## PROBLEM TO SOLVE:
Give the lines again word for word, beginning with the one containing "Koot: D88-D92-D96-D100-D104-D108-D112-D116-D120" and ending with the last line of the material below.

## SUPPLIED INFORMATION:
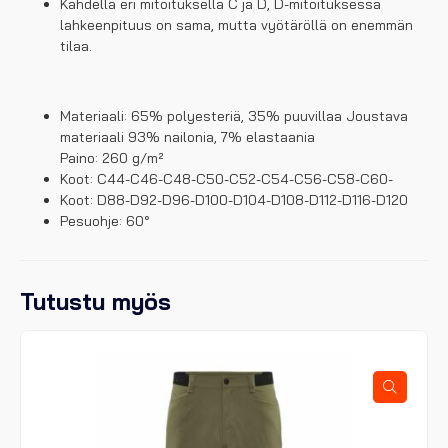
Kahdella eri mitoituksella C ja D, D-mitoituksessa
lahkeenpituus on sama, mutta vyötäröllä on enemmän
tilaa.
Materiaali: 65% polyesteriä, 35% puuvillaa Joustava
materiaali 93% nailonia, 7% elastaania
Paino: 260 g/m²
Koot: C44-C46-C48-C50-C52-C54-C56-C58-C60-
Koot: D88-D92-D96-D100-D104-D108-D112-D116-D120
Pesuohje: 60°
Tutustu myös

## THE ANSWER:
Koot: D88-D92-D96-D100-D104-D108-D112-D116-D120
Pesuohje: 60°
Tutustu myös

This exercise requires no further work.